Does Compartment Syndrome of the Foot Really Exist? How Should I Treat It?
The clinical entity of compartment syndrome in the 2 compartments of the forearm and 4 compartments of the leg is well accepted. Delay in diagnosis leads to paralysis, deformity, and appreciable permanent disability. The first question that must be addressed is whether the anatomy of the foot would support a similar pathologic process. Manoli and Weber have described 4 compartments in the foot that encase the entire muscle bellies of the intrinsic muscles of the foot with facial connective tissue.1 The question is whether a crush injury with or without bony fracture can produce sufficient bleeding and/or swelling to create an outflow obstruction that is sufficient to impair arterial inflow, leading to muscle death and late joint contracture. The simple answer is yes. The complex answer is how do we diagnose this specific clinical entity, and is the morbidity of treatment worse than the natural history?
Compartment syndrome can develop in the foot following crush injury or closed fracture. Following some critical threshold of bleeding and/or swelling into the fixed space compartments, arterial pulse pressure is insufficient to overcome the osmotic tissue pressure gradient, leading to cell death. The complicating factor is related to the magnitude of the force of the crush injury. The amount of swelling or bleeding has to be sufficient to impair arterial inflow, while not being of sufficient magnitude to produce an open injury, which decompresses the pressure within the affected compartments. When the injury is open, we then attribute the late disability primarily to the crushing injury to the involved muscles.

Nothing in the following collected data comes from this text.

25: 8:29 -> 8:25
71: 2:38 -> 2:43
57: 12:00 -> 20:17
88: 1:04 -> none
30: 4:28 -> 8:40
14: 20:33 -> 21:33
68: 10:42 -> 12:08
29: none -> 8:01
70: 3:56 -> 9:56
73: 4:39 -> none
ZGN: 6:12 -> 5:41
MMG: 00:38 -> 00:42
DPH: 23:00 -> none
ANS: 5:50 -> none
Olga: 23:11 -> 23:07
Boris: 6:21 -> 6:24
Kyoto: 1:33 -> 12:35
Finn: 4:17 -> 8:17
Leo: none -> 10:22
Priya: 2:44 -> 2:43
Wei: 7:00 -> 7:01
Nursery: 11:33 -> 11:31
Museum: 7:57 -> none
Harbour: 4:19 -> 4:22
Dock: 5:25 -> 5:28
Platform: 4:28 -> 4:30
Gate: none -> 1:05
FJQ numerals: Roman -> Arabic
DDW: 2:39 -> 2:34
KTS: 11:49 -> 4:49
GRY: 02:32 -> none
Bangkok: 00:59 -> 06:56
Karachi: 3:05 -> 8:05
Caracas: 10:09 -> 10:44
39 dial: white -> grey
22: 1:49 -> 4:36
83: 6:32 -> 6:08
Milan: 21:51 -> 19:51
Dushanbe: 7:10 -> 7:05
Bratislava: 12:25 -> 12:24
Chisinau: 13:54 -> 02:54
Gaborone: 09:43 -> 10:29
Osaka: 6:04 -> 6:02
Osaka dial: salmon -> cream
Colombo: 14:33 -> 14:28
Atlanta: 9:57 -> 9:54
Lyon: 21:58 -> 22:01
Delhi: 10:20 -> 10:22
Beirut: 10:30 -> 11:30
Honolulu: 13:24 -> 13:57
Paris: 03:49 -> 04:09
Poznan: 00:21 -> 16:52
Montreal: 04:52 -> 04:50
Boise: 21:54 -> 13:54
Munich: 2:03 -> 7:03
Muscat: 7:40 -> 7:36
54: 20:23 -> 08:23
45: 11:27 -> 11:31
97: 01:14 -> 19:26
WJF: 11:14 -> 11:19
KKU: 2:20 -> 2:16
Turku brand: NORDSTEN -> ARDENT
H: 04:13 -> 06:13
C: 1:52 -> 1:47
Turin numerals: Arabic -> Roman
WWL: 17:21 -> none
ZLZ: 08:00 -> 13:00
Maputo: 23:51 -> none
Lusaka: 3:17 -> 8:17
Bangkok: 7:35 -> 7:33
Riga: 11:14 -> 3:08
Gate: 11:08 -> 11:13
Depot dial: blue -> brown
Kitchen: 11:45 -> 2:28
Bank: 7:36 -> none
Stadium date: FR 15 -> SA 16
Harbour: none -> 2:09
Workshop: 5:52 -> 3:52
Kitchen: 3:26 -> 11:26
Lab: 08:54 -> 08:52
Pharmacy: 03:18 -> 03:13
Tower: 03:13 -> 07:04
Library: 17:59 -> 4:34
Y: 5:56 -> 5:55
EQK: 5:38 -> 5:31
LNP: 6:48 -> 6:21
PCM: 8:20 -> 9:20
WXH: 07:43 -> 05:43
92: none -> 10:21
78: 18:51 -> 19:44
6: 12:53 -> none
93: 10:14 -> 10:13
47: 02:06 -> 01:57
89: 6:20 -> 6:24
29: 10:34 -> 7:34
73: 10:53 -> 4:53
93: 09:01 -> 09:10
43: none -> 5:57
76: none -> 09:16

To make diagnosis even more complex, we do not fully understand how frequently the crush injury and resultant swelling lead to neurogenic pain (ie, complex regional pain syndrome [CRPS] or reflex sympathetic dystrophy [RSD]). Both compartment syndrome and CRPS are frequently initiated by a crush injury with resultant swelling. How often is the pain associated with CRPS actually secondary to an overlooked compartment syndrome of the foot? How many patients with residual compartment syndrome are wrongly diagnosed with CRPS?
What is the natural history of untreated compartment syndrome in the foot? What is the late outcome of many patients with CRPS? The answer is that the clinical sequela of both conditions can be strikingly similar. To avoid operating on every patient with RSD, we need to consider the natural history of untreated compartment syndrome of the foot.
The acute pain associated with missed, or untreated, compartment syndrome of the foot eventually resolves to some degree. Patients typically develop joint stiffness and clawing of the toes. This sounds remarkably similar to some patients with CRPS. How can we treat these patients? Aggressive physical therapy, nerve blocks, and accommodative footwear often alleviate many of the symptoms. When the deformities of the toes are sufficiently symptomatic, we can offer reconstructive claw toe surgery, fusion of the hallux metatarsophalangeal joint, and/or excision of the scarred nonfunctional muscle.2
Is there a worst case scenario associated with compartment syndrome of the foot? The patient in Figure 46-1 developed significant soft tissue swelling of the heel associated with a closed calcaneus fracture that was initially treated with a well-padded splint and compression dressing. The fracture was treated with fine wire external fixation. The blister identified in Figure 46-1 progressed to a full-thickness skin loss that healed by secondary intention. Was this clinical entity a compartment syndrome associated with the closed calcaneus fracture, or was this a simple fracture blister?
Figure 46-1. (A) This patient returned to clinic 10 days after sustaining a closed calcaneus fracture that was treated in a well-padded splint. (B) Two weeks later, he developed a full thickness skin loss. Was this a compartment syndrome of the foot or a simple fracture blister?
What clinical outcomes can we expect with prompt correct diagnosis of compartment syndrome of the foot and urgent surgical decompression? In the best case scenario, the wounds heal with minimal scarring, intrinsic muscle function is maintained, and the patient exhibits little late difficulty with footwear. Unfortunately, this optimal favorable outcome is the exception rather than the rule. The resultant scars and necessary skin grafting can be worse than the untreated patient.
Does compartment syndrome of the foot exist? The evidence and my personal experience would suggest that the answer is yes. Can one distinguish compartment syndrome of the foot from acute neurogenic crush injury that will eventually lead to CRPS or RSD? That is a very difficult question to answer, due to the similar common endpoints of both clinical entities. For these reasons, I choose to accept the natural history method of treatment. We use compression dressings and cold therapy. If the treatment is noninterventional observation, the patient perceives his or her less-than-favorable outcome as a consequence of the injury. If one performs aggressive surgery and achieves a similar unfavorable outcome, the patient associates this poor outcome with the surgery and the surgeon.
1. Manoli A II, Weber TG. An anatomic study with special reference to release of the calcaneal compartment. Foot Ankle. 1990;10:267-275.
2. Perry MD, Manoli A II. Reconstruction of the foot after leg or foot compartment syndrome. Foot Ank Clin. 2006;11:191-201.